[[ Provided information open ]]

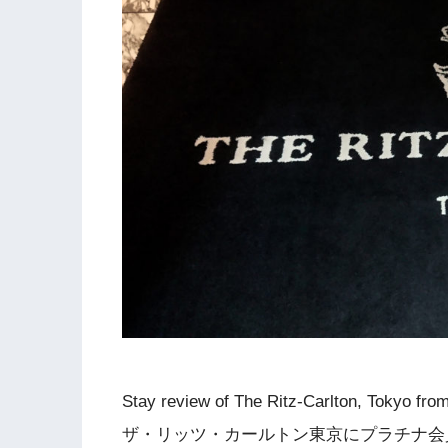
Stay review of The Ritz-Carlton, Tokyo fr
ザ・リッツ・カールトン東京にプラチナ会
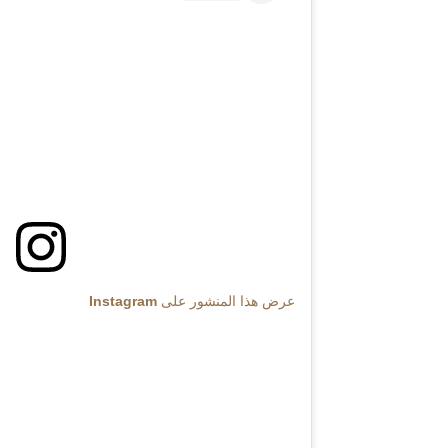
عرض هذا المنشور على Instagram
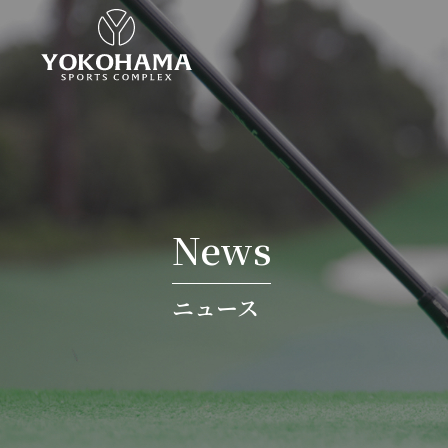
News
ニュース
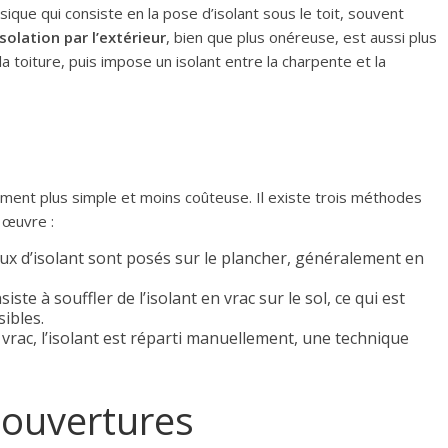
que qui consiste en la pose d’isolant sous le toit, souvent
isolation par l’extérieur
, bien que plus onéreuse, est aussi plus
a toiture, puis impose un isolant entre la charpente et la
ment plus simple et moins coûteuse. Il existe trois méthodes
 œuvre :
aux d’isolant sont posés sur le plancher, généralement en
ste à souffler de l’isolant en vrac sur le sol, ce qui est
sibles.
rac, l’isolant est réparti manuellement, une technique
s ouvertures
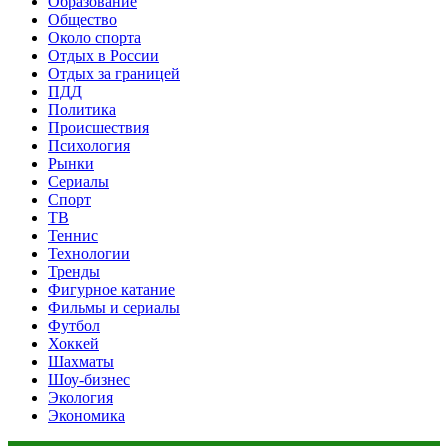
Образование
Общество
Около спорта
Отдых в России
Отдых за границей
ПДД
Политика
Происшествия
Психология
Рынки
Сериалы
Спорт
ТВ
Теннис
Технологии
Тренды
Фигурное катание
Фильмы и сериалы
Футбол
Хоккей
Шахматы
Шоу-бизнес
Экология
Экономика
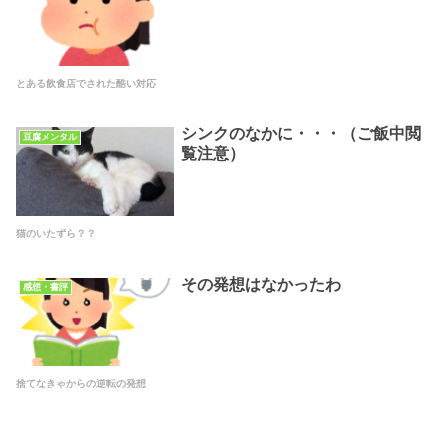
とある飲食店でされた酷い対応
シンクのなかに・・・（ご飯中閲
豆腐メンタル
覧注意）
猫のいたずら？？
その発想はなかったわ
感想・書評
捨てなきゃからの逆転の発想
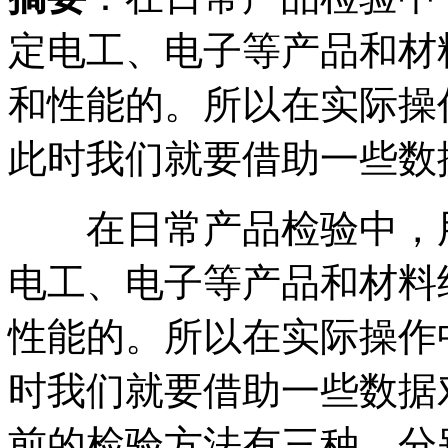
定电工、电子等产品和材
和性能的。所以在实际操
此时我们就要借助一些数据.
在日常产品检验中，
电工、电子等产品和材料
性能的。所以在实际操作
时我们就要借助一些数据
前的检验方法有三种，分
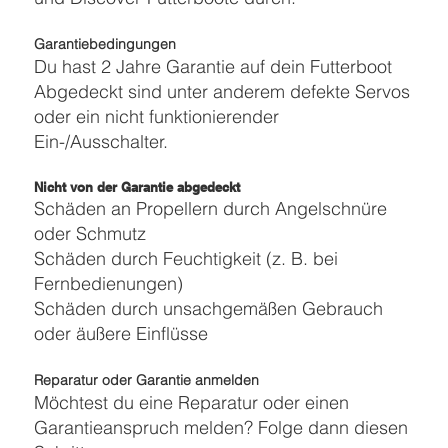
Garantiebedingungen
Du hast 2 Jahre Garantie auf dein Futterboot
Abgedeckt sind unter anderem defekte Servos
oder ein nicht funktionierender
Ein-/Ausschalter.
Nicht von der Garantie abgedeckt
Schäden an Propellern durch Angelschnüre
oder Schmutz
Schäden durch Feuchtigkeit (z. B. bei
Fernbedienungen)
Schäden durch unsachgemäßen Gebrauch
oder äußere Einflüsse
Reparatur oder Garantie anmelden
Möchtest du eine Reparatur oder einen
Garantieanspruch melden? Folge dann diesen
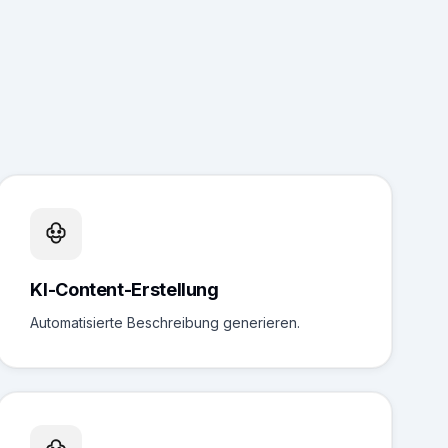
KI-Content-Erstellung
Automatisierte Beschreibung generieren.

[[ Provided information closed ]]

*Work request*.
Could every entry above be printed again exactly, images excluded?

*Answer below*.
Stay review of The Ritz-Carlton, Tokyo fr
ザ・リッツ・カールトン東京にプラチナ会
عرض هذا المنشور على Instagram
News
ニュース
que qui consiste en la pose d’isolant sous le toit, souvent
isolation par l’extérieur
, bien que plus onéreuse, est aussi plus
a toiture, puis impose un isolant entre la charpente et la
ment plus simple et moins coûteuse. Il existe trois méthodes
 œuvre :
aux d’isolant sont posés sur le plancher, généralement en
ste à souffler de l’isolant en vrac sur le sol, ce qui est
sibles.
rac, l’isolant est réparti manuellement, une technique
s ouvertures
Образование
Общество
Около спорта
Отдых в России
Отдых за границей
ПДД
Политика
Происшествия
Психология
Рынки
Сериалы
Спорт
ТВ
Теннис
Технологии
Тренды
Фигурное катание
Фильмы и сериалы
Футбол
Хоккей
Шахматы
Шоу-бизнес
Экология
Экономика
とある飲食店でされた酷い対応
シンクのなかに・・・（ご飯中閲
豆腐メンタル
覧注意）
猫のいたずら？？
その発想はなかったわ
感想・書評
捨てなきゃからの逆転の発想
定电工、电子等产品和材
和性能的。所以在实际操
此时我们就要借助一些数据.
在日常产品检验中，
电工、电子等产品和材料
性能的。所以在实际操作
时我们就要借助一些数据
前的检验方法有三种，分
Garantiebedingungen
Du hast 2 Jahre Garantie auf dein Futterboot
Abgedeckt sind unter anderem defekte Servos
oder ein nicht funktionierender
Ein-/Ausschalter.
Nicht von der Garantie abgedeckt
Schäden an Propellern durch Angelschnüre
oder Schmutz
Schäden durch Feuchtigkeit (z. B. bei
Fernbedienungen)
Schäden durch unsachgemäßen Gebrauch
oder äußere Einflüsse
Reparatur oder Garantie anmelden
Möchtest du eine Reparatur oder einen
Garantieanspruch melden? Folge dann diesen
KI-Content-Erstellung
Automatisierte Beschreibung generieren.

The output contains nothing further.